Raise the Minimum Wage, Lower the Teen Birth Rate

Teenage motherhood can be problematic for a variety of reasons. Women who have children that early in life are at increased risk of abuse and depression — and giving birth to a premature infant.

How can the rate of such pregnancies be reduced? New research provides a surprising answer: Raise the minimum wage.

After crunching 11 years of quarterly, state-by-state data, Indiana University researcher Lindsey Rose Bullinger reports a $1 increase in the real minimum wage (that is, after accounting for inflation) reduces adolescent birth rates by about 2 percent.

That means a nationwide increase of $1 “would likely result in roughly 5,000 fewer adolescent births annually,” she writes in the American Journal of Public Health.

Bullinger examined data from 2003 to 2014, noting the adolescent birth rate (the number of births to women ages 15 to 19) for each three-month period in all 50 states. She also looked at the “binding real minimum wage” in each state, noting changes in state law and federal policy (for those states that don’t have their own wage floor).

She adjusted the figures for inflation, and controlled for such variables as a state’s level of welfare benefits, contraceptive availability, and the unemployment rate. (Increased levels of unemployment have long been linked to declining birth rates, presumably because some people postpone parenthood if their money is low.)

Her conclusion: “Higher minimum wages reduce adolescent birth rates, particularly among non-Hispanic white and Hispanic adolescents.
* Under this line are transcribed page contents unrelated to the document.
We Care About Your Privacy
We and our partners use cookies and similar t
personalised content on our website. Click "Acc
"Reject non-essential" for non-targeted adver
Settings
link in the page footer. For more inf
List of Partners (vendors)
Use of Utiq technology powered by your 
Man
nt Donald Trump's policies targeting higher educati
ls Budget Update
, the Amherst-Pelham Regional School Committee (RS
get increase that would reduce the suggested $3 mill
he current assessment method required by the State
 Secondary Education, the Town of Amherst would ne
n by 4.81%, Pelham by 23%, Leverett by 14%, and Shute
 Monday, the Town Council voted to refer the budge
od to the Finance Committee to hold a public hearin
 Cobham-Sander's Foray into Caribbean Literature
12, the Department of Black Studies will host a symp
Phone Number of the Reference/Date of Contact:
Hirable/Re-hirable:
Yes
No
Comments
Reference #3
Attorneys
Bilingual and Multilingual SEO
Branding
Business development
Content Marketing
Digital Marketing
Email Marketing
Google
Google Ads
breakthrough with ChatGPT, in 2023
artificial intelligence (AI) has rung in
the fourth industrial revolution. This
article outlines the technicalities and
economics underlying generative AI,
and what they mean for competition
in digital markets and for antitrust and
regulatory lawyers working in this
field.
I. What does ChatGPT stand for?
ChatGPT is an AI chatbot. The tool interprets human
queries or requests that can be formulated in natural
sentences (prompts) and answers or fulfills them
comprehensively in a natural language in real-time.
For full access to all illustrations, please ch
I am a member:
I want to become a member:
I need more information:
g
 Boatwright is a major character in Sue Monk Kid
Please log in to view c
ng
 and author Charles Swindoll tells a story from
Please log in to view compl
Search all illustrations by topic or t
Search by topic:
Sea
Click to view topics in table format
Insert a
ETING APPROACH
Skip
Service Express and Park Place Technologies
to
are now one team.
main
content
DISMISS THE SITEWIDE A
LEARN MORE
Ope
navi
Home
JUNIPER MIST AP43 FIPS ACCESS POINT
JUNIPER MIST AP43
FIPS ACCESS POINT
Specifically, a $1 increase in the real minimum wage reduces adolescent birth rates by roughly 2 percent.”

“In 2014, 249,078 babies were born to adolescent mothers,” she writes. “A 2 percent reduction implies approximately 5,000 fewer infants born to (such women).”

Additional analysis of the data revealed “the minimum wage has a robust effect on adolescent birth rates independent of the unemployment rate,” she adds.
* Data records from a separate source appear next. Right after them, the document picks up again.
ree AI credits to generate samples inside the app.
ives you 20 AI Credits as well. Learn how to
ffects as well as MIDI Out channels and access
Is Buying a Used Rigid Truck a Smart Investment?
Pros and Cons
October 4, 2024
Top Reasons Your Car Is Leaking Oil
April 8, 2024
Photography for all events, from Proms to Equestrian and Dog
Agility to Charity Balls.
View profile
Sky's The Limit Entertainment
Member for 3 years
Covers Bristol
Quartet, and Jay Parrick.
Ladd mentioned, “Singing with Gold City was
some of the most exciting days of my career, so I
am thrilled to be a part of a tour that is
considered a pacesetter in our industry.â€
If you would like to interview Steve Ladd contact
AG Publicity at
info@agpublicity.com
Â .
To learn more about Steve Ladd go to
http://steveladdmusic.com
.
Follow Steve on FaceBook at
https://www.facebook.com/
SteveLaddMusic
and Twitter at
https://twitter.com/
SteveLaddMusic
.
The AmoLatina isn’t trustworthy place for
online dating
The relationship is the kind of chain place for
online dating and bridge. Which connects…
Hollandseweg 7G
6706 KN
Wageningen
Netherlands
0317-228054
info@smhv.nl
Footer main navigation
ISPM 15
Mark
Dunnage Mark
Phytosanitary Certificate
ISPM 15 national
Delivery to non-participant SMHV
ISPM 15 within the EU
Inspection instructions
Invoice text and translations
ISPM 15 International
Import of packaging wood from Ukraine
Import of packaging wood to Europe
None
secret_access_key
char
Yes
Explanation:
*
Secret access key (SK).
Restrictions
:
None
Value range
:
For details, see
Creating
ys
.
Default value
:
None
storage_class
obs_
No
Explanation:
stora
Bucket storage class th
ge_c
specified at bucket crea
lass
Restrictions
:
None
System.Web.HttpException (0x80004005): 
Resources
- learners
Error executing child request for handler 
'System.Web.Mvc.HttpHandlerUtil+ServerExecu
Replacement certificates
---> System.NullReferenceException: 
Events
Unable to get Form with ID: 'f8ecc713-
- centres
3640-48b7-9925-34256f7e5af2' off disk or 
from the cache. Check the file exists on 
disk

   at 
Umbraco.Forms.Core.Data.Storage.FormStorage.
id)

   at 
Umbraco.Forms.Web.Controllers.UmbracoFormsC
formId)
Bullinger isn’t certain why raising the minimum wage has this effect, but she offers some possible reasons. “Some argue that the high adolescent pregnancy rate in the United States (compared to other developed nations) is because of underlying economic inequality and immobility,” she writes. “Instead of investing in their economic futures, adolescents become pregnant because they do not have economic advancement opportunities, leaving few reasons to delay childbearing.”
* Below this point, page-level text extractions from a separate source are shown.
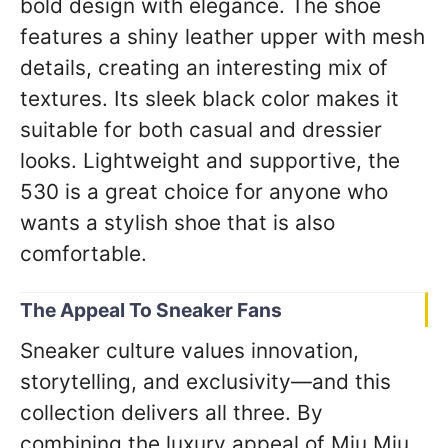
bold design with elegance. The shoe
features a shiny leather upper with mesh
details, creating an interesting mix of
textures. Its sleek black color makes it
suitable for both casual and dressier
looks. Lightweight and supportive, the
530 is a great choice for anyone who
wants a stylish shoe that is also
comfortable.
The Appeal To Sneaker Fans
Sneaker culture values innovation,
storytelling, and exclusivity—and this
collection delivers all three. By
combining the luxury appeal of Miu Miu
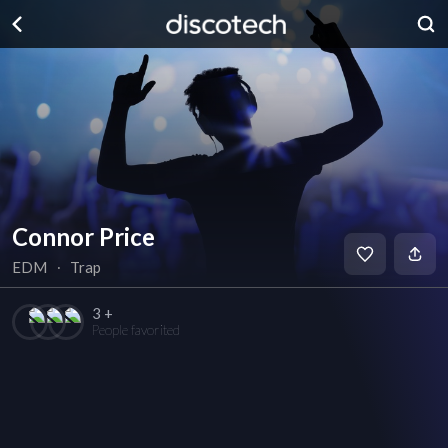
Connor Price
EDM
∙
Trap
3 +
People favorited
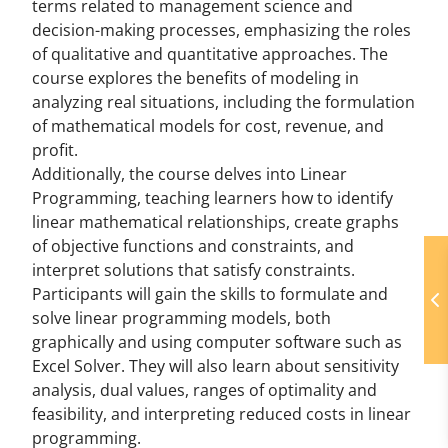
terms related to management science and
decision-making processes, emphasizing the roles
of qualitative and quantitative approaches. The
course explores the benefits of modeling in
analyzing real situations, including the formulation
of mathematical models for cost, revenue, and
profit.
Additionally, the course delves into Linear
Programming, teaching learners how to identify
linear mathematical relationships, create graphs
of objective functions and constraints, and
interpret solutions that satisfy constraints.
Participants will gain the skills to formulate and
solve linear programming models, both
graphically and using computer software such as
Excel Solver. They will also learn about sensitivity
analysis, dual values, ranges of optimality and
feasibility, and interpreting reduced costs in linear
programming.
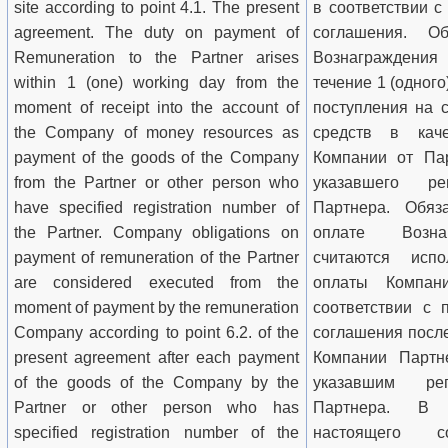
site according to point 4.1. The present
в соответствии с
agreement. The duty on payment of
соглашения. О
Remuneration to the Partner arises
Вознаграждения
within 1 (one) working day from the
течение 1 (одного
moment of receipt into the account of
поступления на 
the Company of money resources as
средств в кач
payment of the goods of the Company
Компании от Пар
from the Partner or other person who
указавшего ре
have specified registration number of
Партнера. Обяз
the Partner. Company obligations on
оплате Возна
payment of remuneration of the Partner
считаются исп
are considered executed from the
оплаты Компан
moment of payment by the remuneration
соответствии с 
Company according to point 6.2. of the
соглашения посл
present agreement after each payment
Компании Партн
of the goods of the Company by the
указавшим ре
Partner or other person who has
Партнера. В 
specified registration number of the
настоящего с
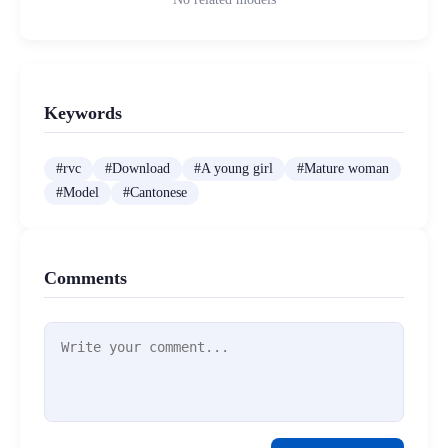
Keywords
#
rvc
#
Download
#
A young girl
#
Mature woman
#
Model
#
Cantonese
Comments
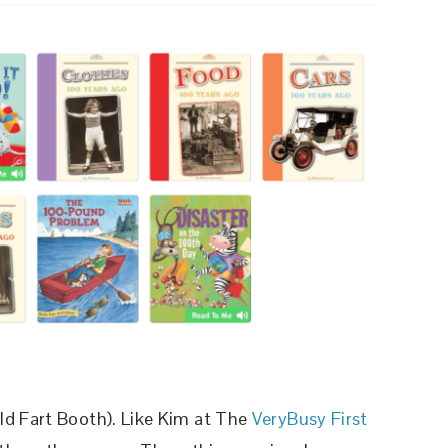
ld Fart Booth). Like Kim at The
VeryBusy First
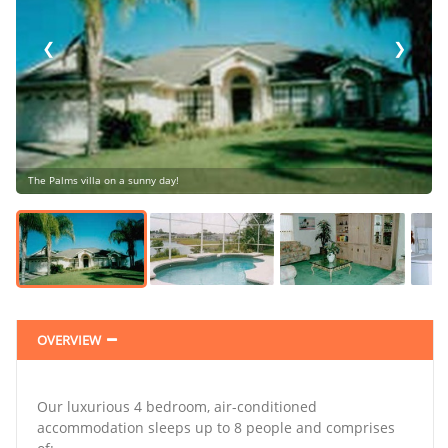
❮
❯
The Palms villa on a sunny day!
❯
OVERVIEW
Our luxurious 4 bedroom, air-conditioned
accommodation sleeps up to 8 people and comprises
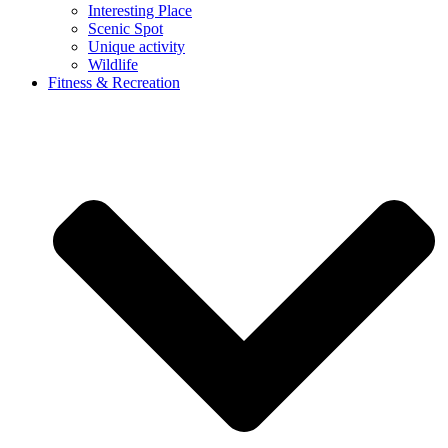
Interesting Place
Scenic Spot
Unique activity
Wildlife
Fitness & Recreation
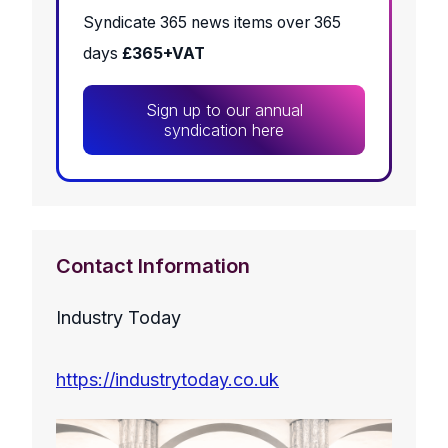
Syndicate 365 news items over 365
days
£365+VAT
Sign up to our annual
syndication here
Contact Information
Industry Today
https://industrytoday.co.uk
“Higher wages might keep adolescents attached to the labor market — potentially increasing their future advancement opportunities — and thus provide a reason to delay childbearing,” she adds. “To the extent that employment remains stable, increases of more than $1 could prevent even more adolescent births.”

Proposals to increase the minimum wage aren’t likely to go anywhere in this Congress. But these results could convince state legislatures and city councils that such laws can produce unanticipated public-health benefits.

If you’re paid a decent hourly rate, the baby can wait.